This year for our anniversary we kept things as simple as possible and for me, the end result was exactly what I had hoped for. I have a tendency to put a lot of pressure on special occasions such as Christmas and Valentine's Day, but I am learning that going all crazy and Martha Stewart like, only leads me to disappointment and the inevitable crash when I realize that I can't do it all. So this year we agreed, just cards and for me flowers (because a girl loves flowers) and for him a special surprise of a homemade Turtle's cheesecake.
Winslow doesn't have the same kind of sweet tooth as I do but I know what he likes, nuts and chocolate. So I went ahead and decided to make a decadent and romantic dessert for our anniversary. It was super easy to make, thanks to my new spring form pan and we all (including Noah) enjoyed it very much.

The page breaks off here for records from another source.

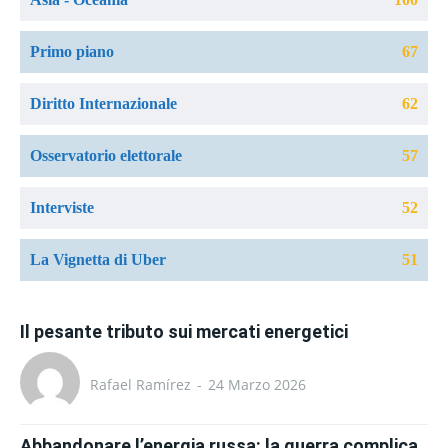
Primo piano
67
Diritto Internazionale
62
Osservatorio elettorale
57
Interviste
52
La Vignetta di Uber
51
Il pesante tributo sui mercati energetici
Rafael Ramírez
-
24 Marzo 2026
Abbandonare l’energia russa: la guerra complica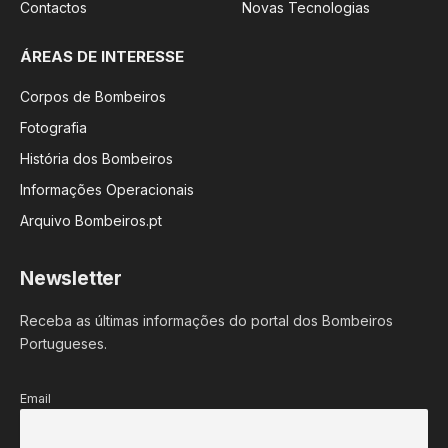
Contactos
Novas Tecnologias
ÁREAS DE INTERESSE
Corpos de Bombeiros
Fotografia
História dos Bombeiros
Informações Operacionais
Arquivo Bombeiros.pt
Newsletter
Receba as últimas informações do portal dos Bombeiros
Portugueses.
Email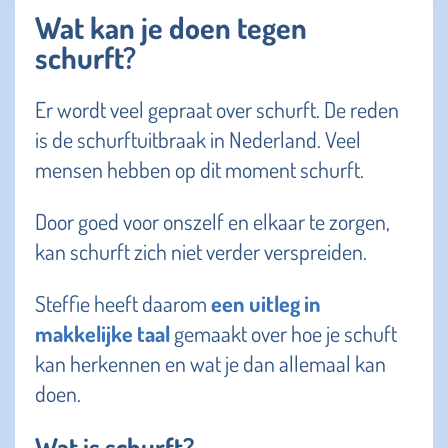
Wat kan je doen tegen
schurft?
Er wordt veel gepraat over schurft. De reden
is de schurftuitbraak in Nederland. Veel
mensen hebben op dit moment schurft.
Door goed voor onszelf en elkaar te zorgen,
kan schurft zich niet verder verspreiden.
Steffie heeft daarom
een uitleg in
makkelijke taal
gemaakt over hoe je schuft
kan herkennen en wat je dan allemaal kan
doen.
Wat is schurft?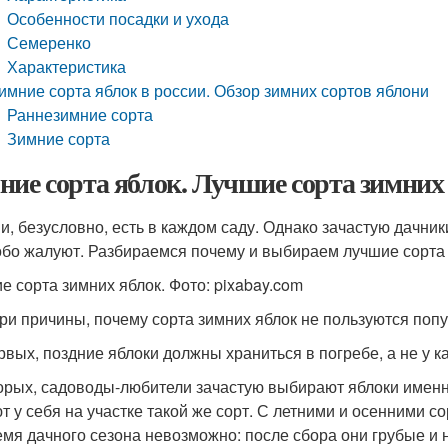
Особенности посадки и ухода
Семеренко
Характеристика
имние сорта яблок в россии. Обзор зимних сортов яблони
Раннезимние сорта
Зимние сорта
ние сорта яблок. Лучшие сорта зимних
и, безусловно, есть в каждом саду. Однако зачастую дачник
обо жалуют. Разбираемся почему и выбираем лучшие сорта
е сорта зимних яблок. Фото: pixabay.com
три причины, почему сорта зимних яблок не пользуются поп
рвых, поздние яблоки должны храниться в погребе, а не у ка
орых, садоводы-любители зачастую выбирают яблоки именно 
т у себя на участке такой же сорт. С летними и осенними со
емя дачного сезона невозможно: после сбора они грубые и 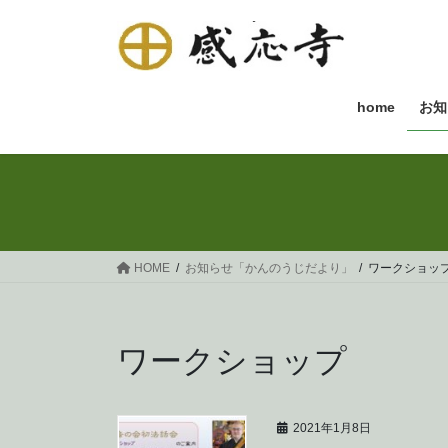
コ
ナ
ン
ビ
テ
ゲ
ン
ー
ツ
シ
home
お知
へ
ョ
ス
ン
キ
に
ッ
移
プ
動
HOME
お知らせ「かんのうじだより」
ワークショッ
ワークショップ
2021年1月8日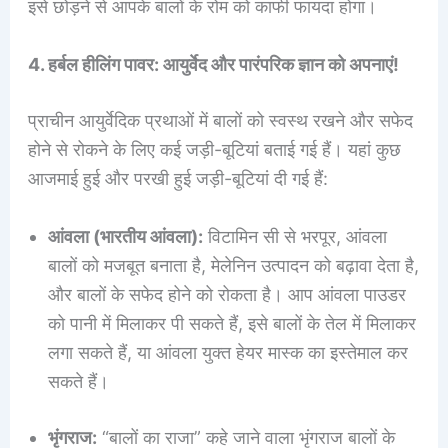
इसे छोड़ने से आपके बालों के रोम को काफी फायदा होगा।
4. हर्बल हीलिंग पावर: आयुर्वेद और पारंपरिक ज्ञान को अपनाएं!
प्राचीन आयुर्वेदिक प्रथाओं में बालों को स्वस्थ रखने और सफेद
होने से रोकने के लिए कई जड़ी-बूटियां बताई गई हैं। यहां कुछ
आजमाई हुई और परखी हुई जड़ी-बूटियां दी गई हैं:
आंवला (भारतीय आंवला):
विटामिन सी से भरपूर, आंवला
बालों को मजबूत बनाता है, मेलेनिन उत्पादन को बढ़ावा देता है,
और बालों के सफेद होने को रोकता है। आप आंवला पाउडर
को पानी में मिलाकर पी सकते हैं, इसे बालों के तेल में मिलाकर
लगा सकते हैं, या आंवला युक्त हेयर मास्क का इस्तेमाल कर
सकते हैं।
भृंगराज:
“बालों का राजा” कहे जाने वाला भृंगराज बालों के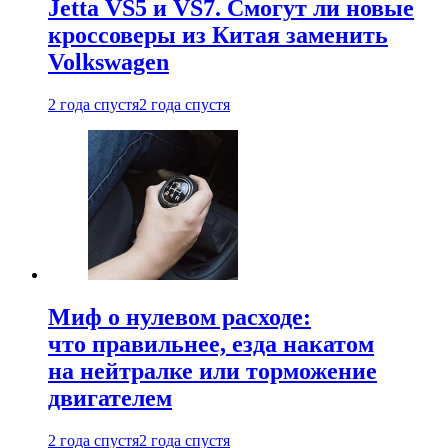
Jetta VS5 и VS7. Смогут ли новые
кроссоверы из Китая заменить
Volkswagen
2 года спустя
2 года спустя
Миф о нулевом расходе:
что правильнее, езда накатом
на нейтралке или торможение
двигателем
2 года спустя
2 года спустя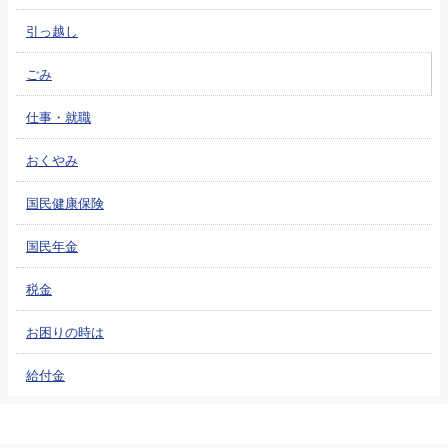
引っ越し
ごみ
仕事・就職
おくやみ
国民健康保険
国民年金
税金
お困りの時は
給付金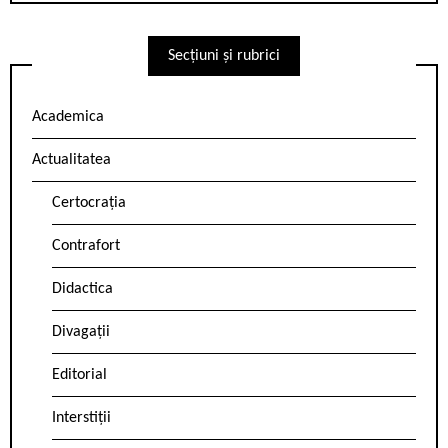
Secțiuni și rubrici
Academica
Actualitatea
Certocrația
Contrafort
Didactica
Divagații
Editorial
Interstiții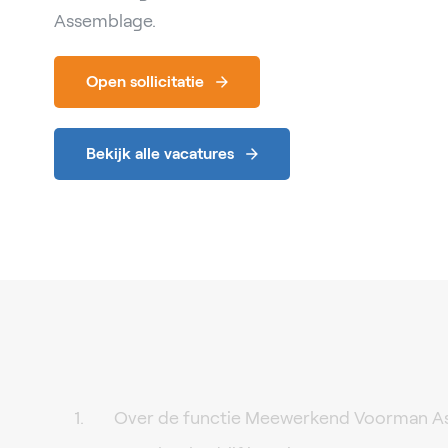
Assemblage.
Open sollicitatie
Bekijk alle vacatures
Over de functie Meewerkend Voorman A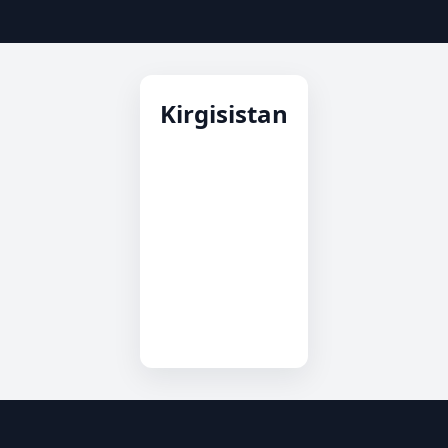
Kirgisistan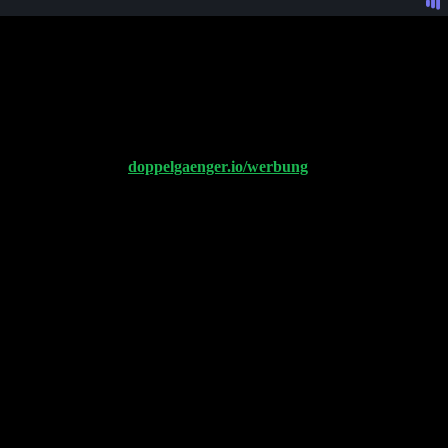
KI-Effizienzgewinne. Anthropic überholt OpenAI im B2B-Markt mit 3
0 Gigawatt neue Energiekapazität jährlich in USA, um gegen China zu
l Network. Elon Musks Grokipedia launched mit subtiler rechter Bias-
r Werbepartner auf
doppelgaenger.io/werbung
. Vielen Dank!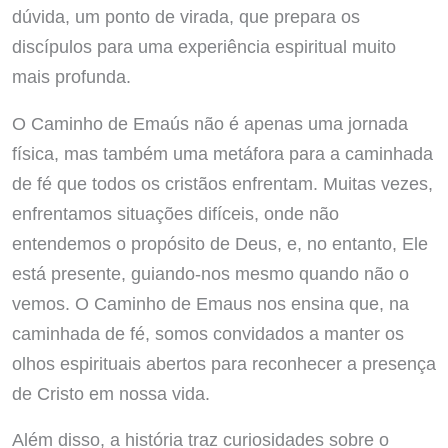
dúvida, um ponto de virada, que prepara os
discípulos para uma experiência espiritual muito
mais profunda.
O Caminho de Emaús não é apenas uma jornada
física, mas também uma metáfora para a caminhada
de fé que todos os cristãos enfrentam. Muitas vezes,
enfrentamos situações difíceis, onde não
entendemos o propósito de Deus, e, no entanto, Ele
está presente, guiando-nos mesmo quando não o
vemos. O Caminho de Emaus nos ensina que, na
caminhada de fé, somos convidados a manter os
olhos espirituais abertos para reconhecer a presença
de Cristo em nossa vida.
Além disso, a história traz curiosidades sobre o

Earlier in the day my sister Sarah asked me over the phone, what are you going to do with all that left over cheesecake and really in all honesty I though, "duh...I'm gonna eat it". But then I thought twice about that and decided that it would probably be best if I shared some of it with my girlfriends. So after dinner and while Winslow was getting ready for his night shift, I packed up some slices and brought Noah along, and we took a piece each to our well deserving friends Sarah and Carol-Ann. Then today I popped over to my neighbour Suzie and gave her a piece too. Good, now I don't have to feel so guilty about all that extra cheesecake.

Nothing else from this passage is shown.